Trebouxia gelatinosa shows changes in gene expression linked to desiccation tolerance when subjected to water loss. The alga's ability to survive and recover from severe dehydration is a characteristic shared by various organisms that inhabit environments with unpredictable water availability. During desiccation, T. gelatinosa undergoes physiological and morphological changes, including the loss of cell turgor, an indicator of water stress. A study on T. gelatinosa focused on understanding how its water status impacts the expression of genes associated with stress and desiccation tolerance. It was found that several genes change expression during different stages of dehydration, particularly around the point of turgor loss, indicating the activation of mechanisms to cope with water loss.

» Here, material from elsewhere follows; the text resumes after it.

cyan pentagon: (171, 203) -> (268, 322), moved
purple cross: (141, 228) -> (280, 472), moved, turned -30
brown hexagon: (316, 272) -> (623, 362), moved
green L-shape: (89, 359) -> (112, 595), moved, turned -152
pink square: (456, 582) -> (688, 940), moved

However, the expression of some genes remained unaffected, suggesting a reliance on constitutive mechanisms for desiccation tolerance.

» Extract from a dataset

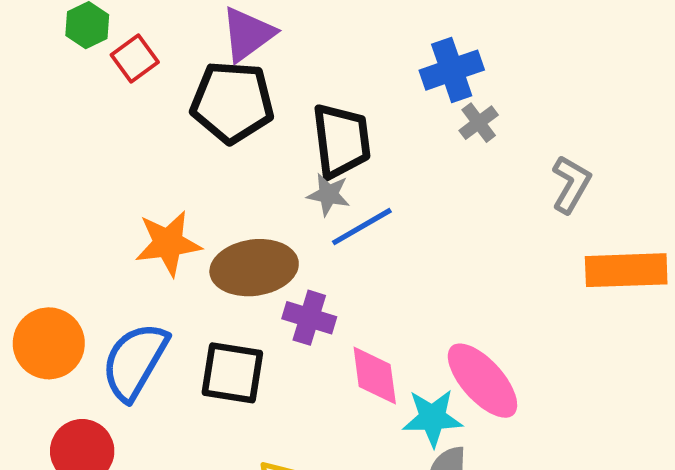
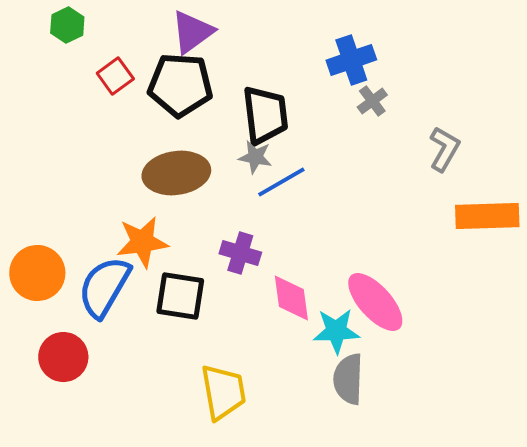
red square: (135, 58) -> (115, 76), moved
orange star: (168, 243) -> (142, 242), moved
brown ellipse: (254, 268) -> (176, 173), moved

Trebouxia gelatinosa was observed to interact with graphene-based materials (GBMs), including few-layers graphene (FLG) and graphene oxide (GO), without internalizing them. Short-term and long-term exposure to these materials showed that FLG affected the algae's cell wall and plasma membrane interaction, leading to a down-regulation of a stress-related gene, similar to oxidative stress response. However, GO had no significant effect. Despite these interactions, there were no long-term harmful impacts on the algae's growth, photosynthesis, or gene expression, indicating a level of resilience or tolerance in Trebouxia gelatinosa to these materials.

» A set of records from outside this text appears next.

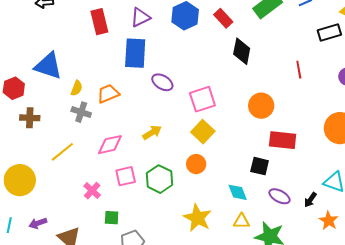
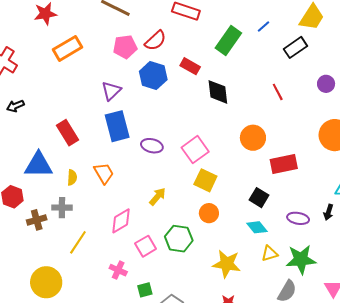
red rectangle: (99, 22) -> (68, 133), moved
orange trapezoid: (108, 94) -> (104, 173), turned 100
gray cross: (81, 112) -> (62, 208), moved
black square: (260, 166) -> (259, 198), moved, turned 36

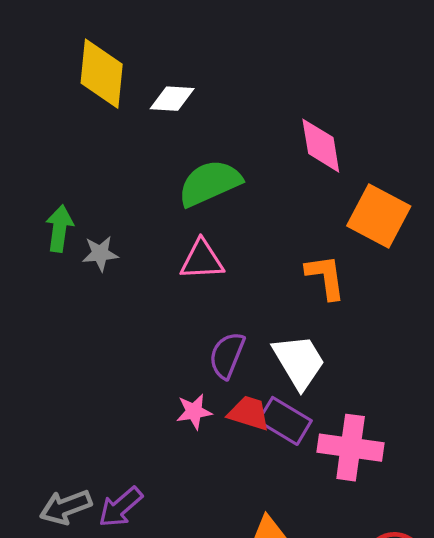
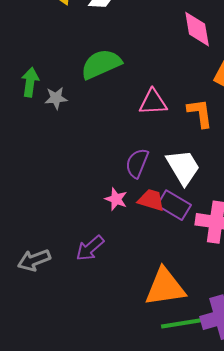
green semicircle: (210, 183) -> (101, 64), moved
pink triangle: (202, 260) -> (153, 102), moved
pink star: (194, 412) -> (116, 199), turned 30
purple arrow: (120, 507) -> (90, 248), moved

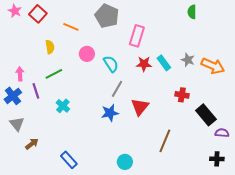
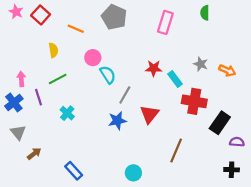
pink rectangle: (137, 36) -> (165, 22), moved
cyan rectangle: (164, 63) -> (175, 79), moved
cyan semicircle: (111, 64) -> (108, 75), moved
orange arrow: (213, 66) -> (227, 70), size x0.7
red cross: (182, 95) -> (194, 101), size x1.6
black rectangle: (206, 115) -> (220, 123), turned 75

==Reproduction and life cycle==

Zoosporogenesis, the formation of motile spores known as zoospores, occurs in Trebouxia gelatinosa. This phenomenon is especially significant in the context of lichens, where zoosporogenesis is typically suppressed in favour of aplanospore (a non-motile spore formed by direct transformation of a vegetative cell) formation. In Trebouxia gelatinosa, zoospores can form within the natural lichen thallus and in isolated thallus fragments. These zoospores have the potential to be released from the thallus, leading to the establishment of free-living microcolonies. These microcolonies can interact with fungal symbionts from the same or different species, potentially forming new lichen associations. This process of natural resynthesis might contribute to the observed diversity and heterogeneity in fungal populations within lichen species.